We invite papers that explore nationalisms and transnationalisms in historical, political, literary, and artistic contexts in Scandinavia. We also welcome papers that examine the intersections of the medieval and the modern, such as the appropriation of Old Norse materials in the service of (neo-)nationalist projects. Broadly, conference-goers will grapple with such questions as:

How does migration to Scandinavia alter, challenge, or renew notions of the nation? How are national borders represented and perceived in a global age? How do race, gender, and sexuality impact the crossing of borders (or the impossibility of doing so)? How is the erosion of borders celebrated or lamented in art, literature, or political rhetoric? Is the nation an adequate configuration for meeting contemporary social challenges?

The conference will be hosted at the University of California, Berkeley by ScandGrads, the graduate student organization of the Department of Scandinavian. Graduate students and early career researchers are welcome to submit paper proposals of 300 words or fewer by September 30, 2017. Please submit paper proposals and inquiries to scandgrads@gmail.com.

Thank you!

Thank you to everyone who submitted papers. We have approximately 30 presenters from nine different countries. We anticipate that we will post the preliminary schedule in January, as well as registration information.
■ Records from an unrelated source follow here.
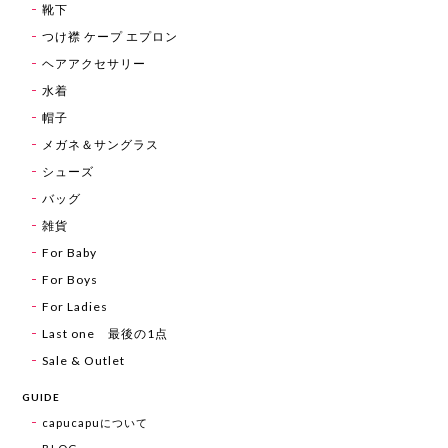
靴下
つけ襟 ケープ エプロン
ヘアアクセサリー
水着
帽子
メガネ＆サングラス
シューズ
バッグ
雑貨
For Baby
For Boys
For Ladies
Last one 最後の1点
Sale & Outlet
GUIDE
capucapuについて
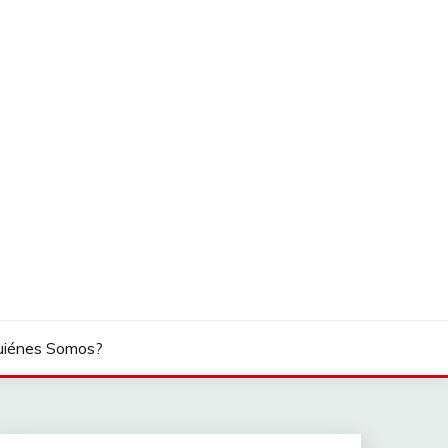
uiénes Somos?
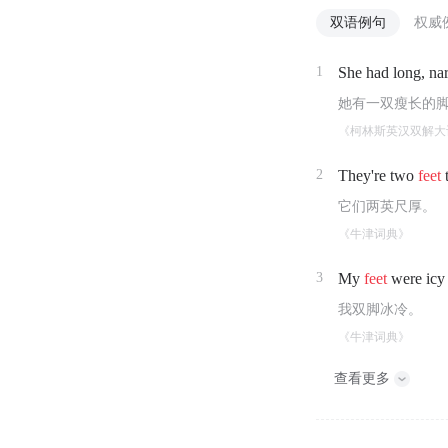
双语例句
权威
1
She had long, n
她有一双瘦长的
《柯林斯英汉双解大
2
They're two
feet
t
它们两英尺厚。
《牛津词典》
3
My
feet
were icy 
我双脚冰冷。
《牛津词典》
查看更多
Just as a reminder, the conference is open to the public and there is no registration fee. Please invite your colleagues!

Facebook event page: https://www.facebook.com/events/131581443976364/

Announcing Two Plenary Speakers

We are happy to announce our two plenary speakers for the conference:

Professor Marianne Kalinke (Emerita, University of Illinois at Urbana-Champaign)
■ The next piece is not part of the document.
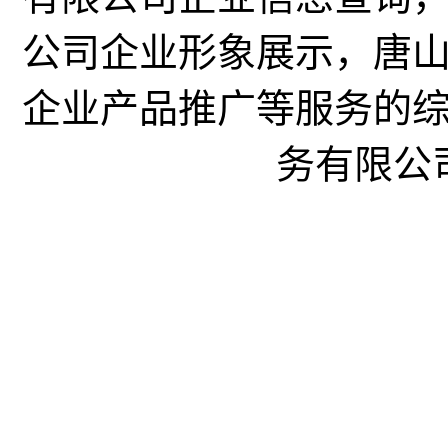
公司企业形象展示，唐
企业产品推广等服务的
务有限公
Professor Jonas Wellendorf (University of California, Berkeley)

Both Professor Kalinke and Professor Wellendorf have written extensively on cultural and literary interactions between the Old Norse-Icelandic sphere and continental medieval Europe. We are very excited to welcome both of them in March!

Call for Papers

Scandgrads, the graduate organization affiliated with the Department of Scandinavian at the University of California, Berkeley is proud to announce an interdisciplinary graduate student symposium.

“Encounters and Reimaginings: Medieval Scandinavia and the World”
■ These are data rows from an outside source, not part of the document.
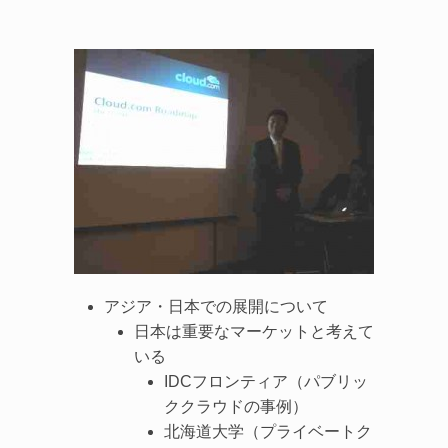
アジア・日本での展開について
日本は重要なマーケットと考えて
いる
IDCフロンティア（パブリッ
ククラウドの事例）
北海道大学（プライベートク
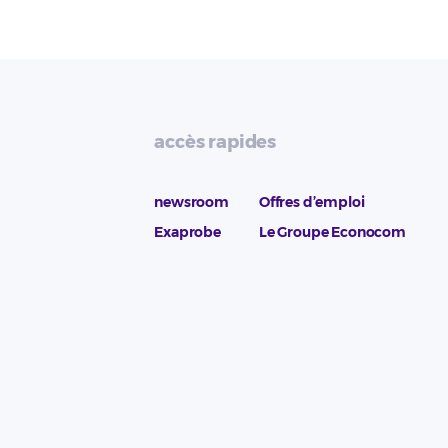
accès rapides
newsroom
Offres d’emploi
Exaprobe
Le Groupe Econocom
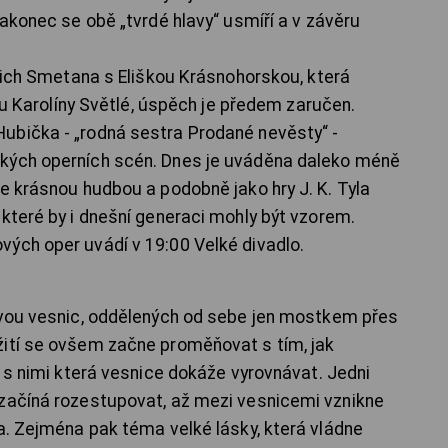
Nakonec se obě „tvrdé hlavy“ usmíří a v závěru
dřich Smetana s Eliškou Krásnohorskou, která
dku Karolíny Světlé, úspěch je předem zaručen.
ubička - „rodná sestra Prodané nevěsty“ -
kých operních scén. Dnes je uváděna daleko méně
e krásnou hudbou a podobně jako hry J. K. Tyla
 které by i dnešní generaci mohly být vzorem.
ých oper uvádí v 19:00 Velké divadlo.
 dvou vesnic, oddělených od sebe jen mostkem přes
žití se ovšem začne proměňovat s tím, jak
e s nimi která vesnice dokáže vyrovnávat. Jedni
 začíná rozestupovat, až mezi vesnicemi vznikne
ta. Zejména pak téma velké lásky, která vládne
March 3-4, 2017 Berkeley, California

From the shores of Vínland to the halls of Byzantium, the Norse traveled widely and encountered many cultures-which in turn influenced Norse society at home. Traces of these journeys can be found in the archaeological record, saga narratives, and modern interpretations thereof. Moreover, continental ideas and literary forms-from romances to saints’ lives-informed Scandinavian intellectual and everyday life. The organizing committee welcomes papers exploring encounters and reimaginings across the Old Norse world, as well as echoes and influences of medieval Scandinavia in modern contexts.

Any student or early career researcher is welcome to submit a proposal related to the conference theme in areas of study including but not limited to: literary studies, material culture, migration, law, politics, religious studies, reception studies, linguistics, and textual studies.